Tangibles and the immeasurable, all equally valuable to the Royals.
“Everything about that kid, man: I always say that he’s the best player I’ve played with,” says Perez, the nine-time All-Star in his 13th major league season. “People see it on the field every day but I get to see that kid in the clubhouse, the way he prepares himself.
“It’s amazing. The way he runs, the way he hits, he plays hard. Even if he hits it back to the pitcher, he runs hard.”
He does seem to make it look easy, and sound easy. The son of longtime major league pitcher Bobby Witt, the younger Witt has been on this track for more than a decade. He was chosen No. 2 overall in the 2019 draft by the Royals and gets an up-close view this week of fate’s fickle hand.

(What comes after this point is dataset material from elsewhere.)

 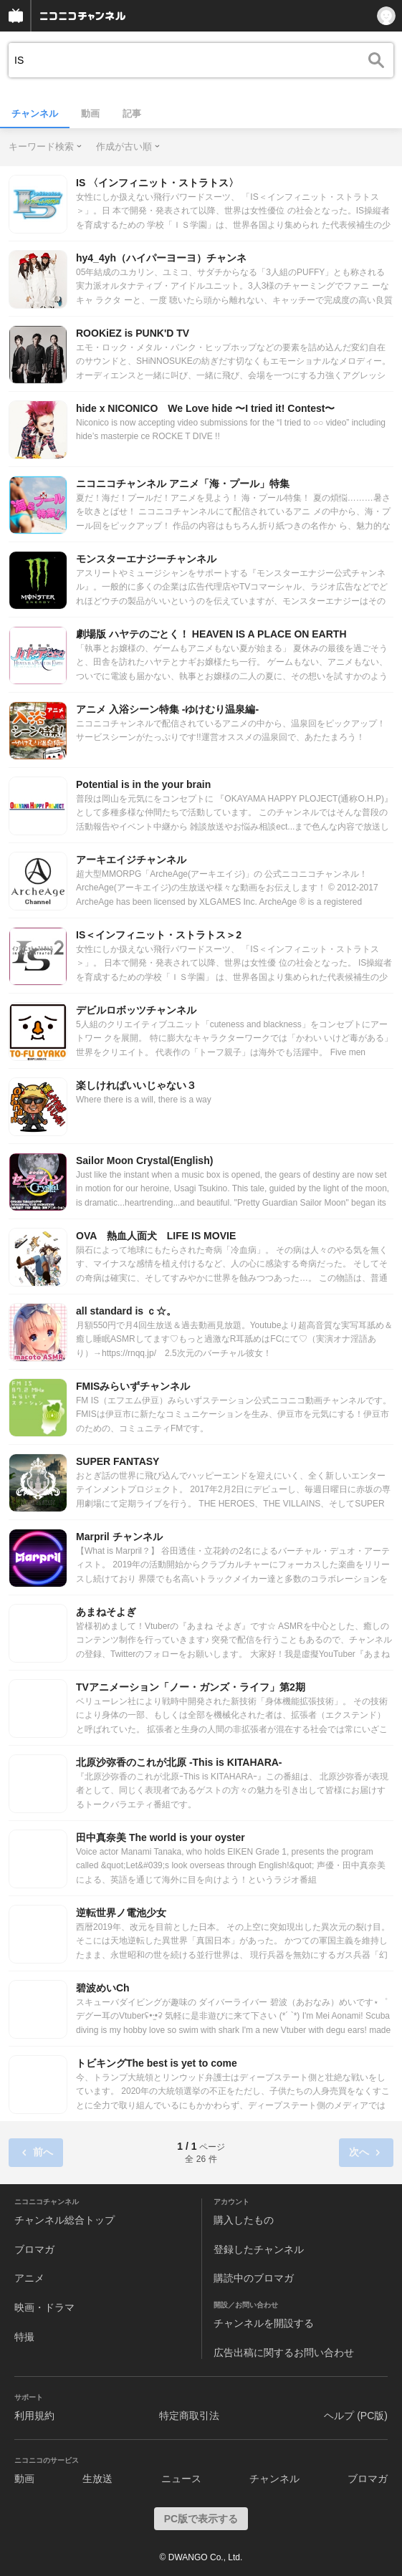 What do you see at coordinates (356, 2415) in the screenshot?
I see `ヘルプ (PC版)` at bounding box center [356, 2415]. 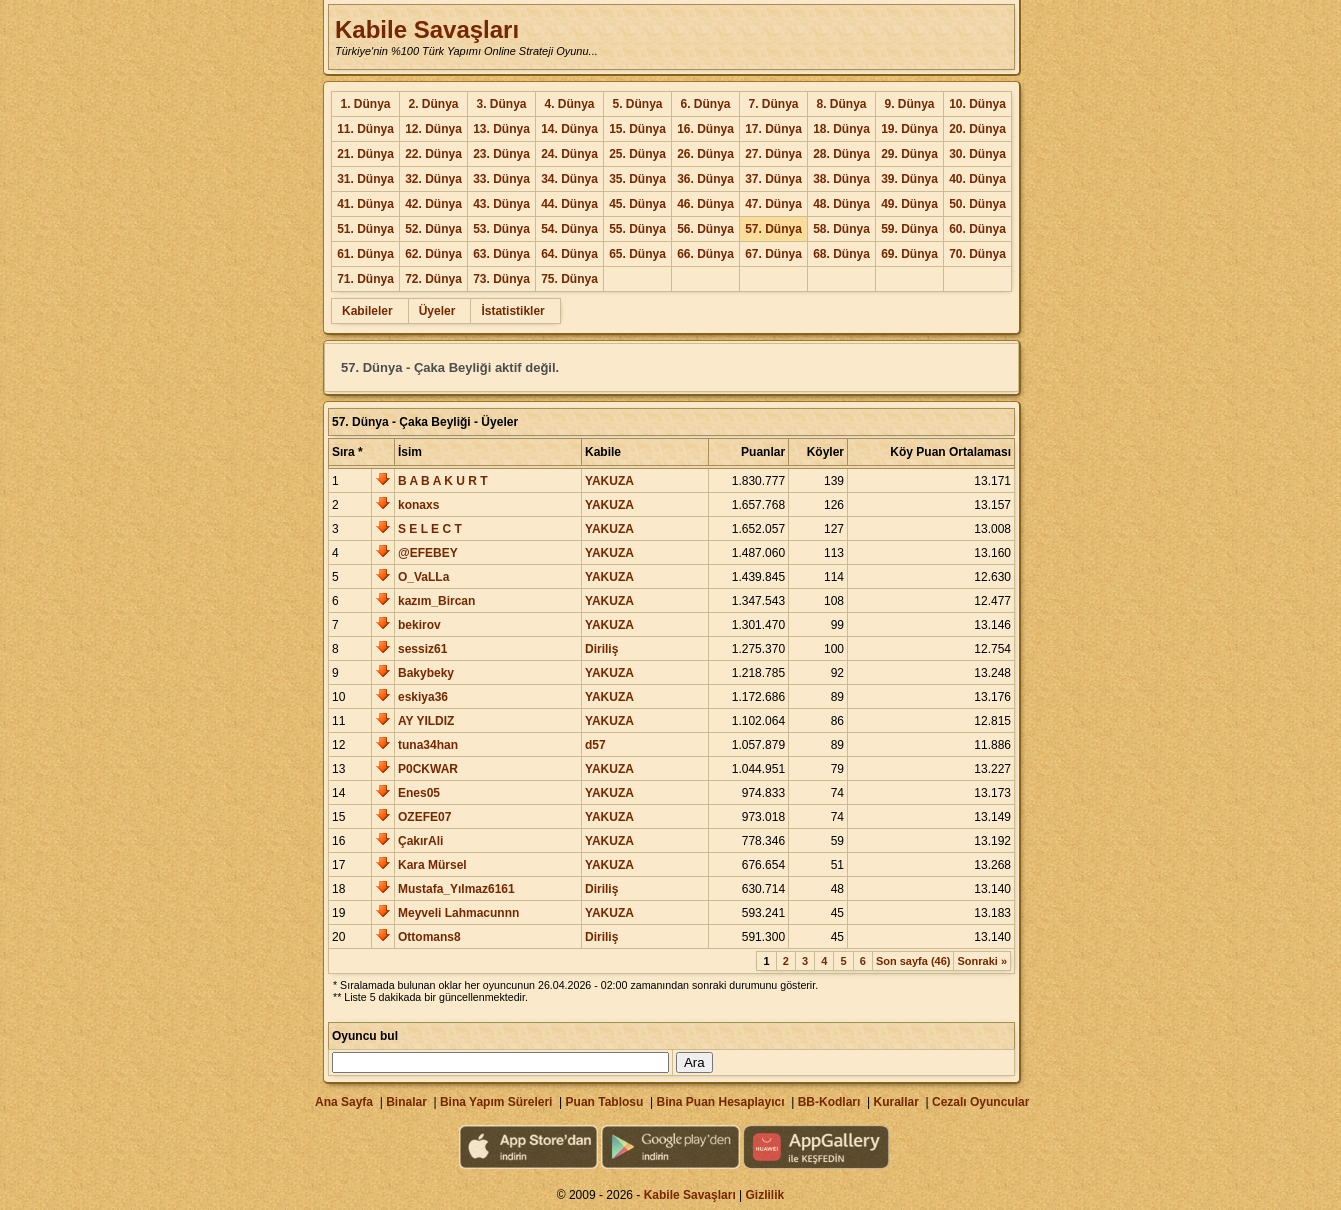 The image size is (1341, 1210). What do you see at coordinates (773, 204) in the screenshot?
I see `47. Dünya` at bounding box center [773, 204].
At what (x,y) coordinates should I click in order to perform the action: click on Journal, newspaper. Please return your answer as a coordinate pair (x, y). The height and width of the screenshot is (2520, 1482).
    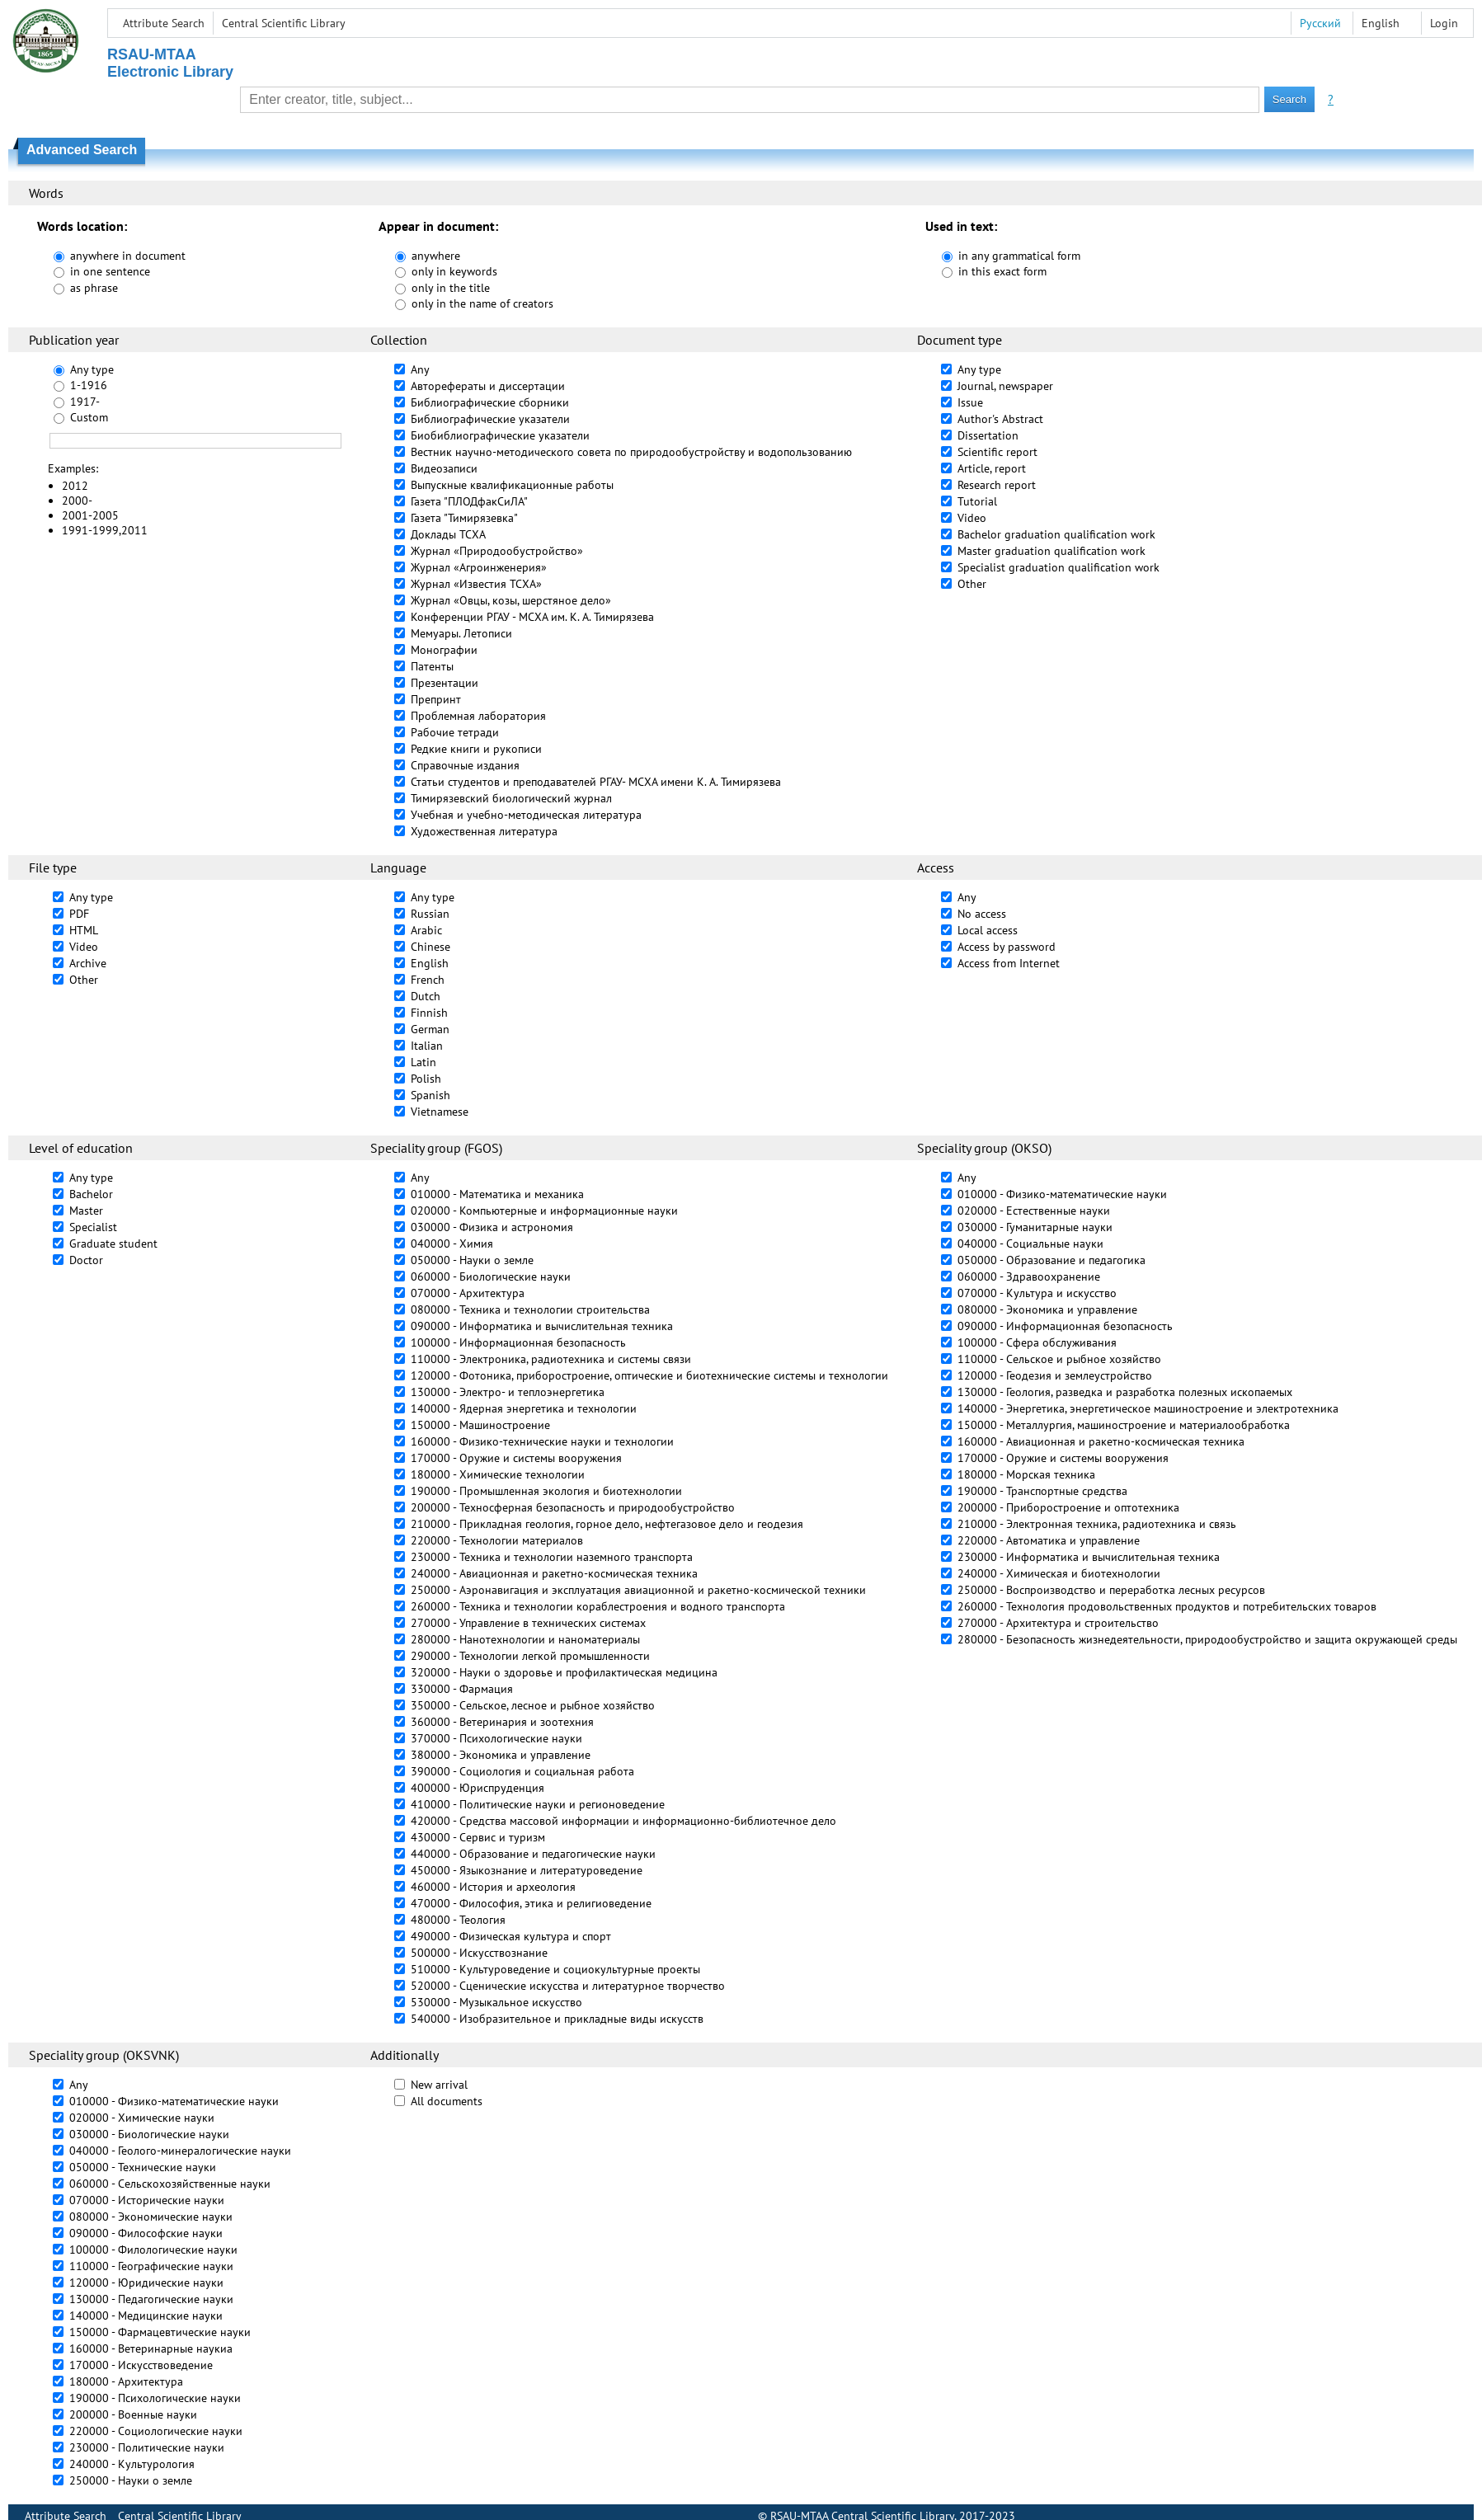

Witt, then a Dallas-area prep star, and Oregon State catcher Adley Rutschman were the consensus 1-2 in that draft. The Orioles did all right: They chose Rutschman No. 1 – he’s now a two-time All-Star – and backed that up by taking All-Star shortstop Gunnar Henderson in the second round.
“It’s been pretty special just to see what he’s done, and all the stuff for Baltimore he’s done,” Witt says of Rutschman. “It’s pretty crazy just to see that 1-2 and now we’re matching up in the postseason.
“It’s special and it’s an honor.”
Witt and Henderson, though, are more closely joined at the hip. They were teammates on many occasions in the youth baseball circuit and part of what may someday be viewed as an epic shortstop draft class that also includes Anthony Volpe, Bryson Stott and CJ Abrams.
They spent considerable time together at their first All-Star Game, both participating in the Home Run Derby.
“He seems like he’s progressed each and every year he’s played and only getting better,” says Henderson, who had his own fantastic year, batting .281 with an .893 OPS, hitting 37 homers and stealing 21 bases. “It’s really fun to watch and really fun to follow him.”
Not unlike Ohtani, Witt seems to have some preternatural control over his output. He stole 49 bases in 2023, yet only batted .276. This year he upped his average to the very top of the major leagues, even as his steals total fell.
His strikeouts have gone down in all three seasons, from 135 to 121 to 106. The progression is a little scary.
“I want to continue doing that and I believe I’ll keep doing that,” says Witt. “Just from more experience, you get better, just from being around the game, you get better, and just from knowing yourself, you get better.
“Once you get into a good routine, you just gotta be able to control what you can control. Just go out there and play the game I love, and that takes care of a lot of worry, a lot of doubts.”
At 6-1, 200 pounds and nine months shy of his 25th birthday, Witt is far from a finished product. He’s only just beginning a seven-year, $148.7 million contract that will take him through 2030 and potentially 2037 in Kansas City, thanks to various club and player options.
Surely, the Royals will go through multiple peaks and valleys in that period. Maybe Witt will be an annual October guest in your living room. Perhaps a Troutian drought between playoff berths is looming.
Yet something else entirely is unfolding.
“What a season. What a couple seasons,” says Grossman. “And he’s only going to get better. He hasn’t grown into it all yet. He’s 23, 24 years old. If the league isn’t on notice yet, wait ‘til he’s 27, 28 years old.
“He’s just scratching the surface on what he can do, which is crazy to say.”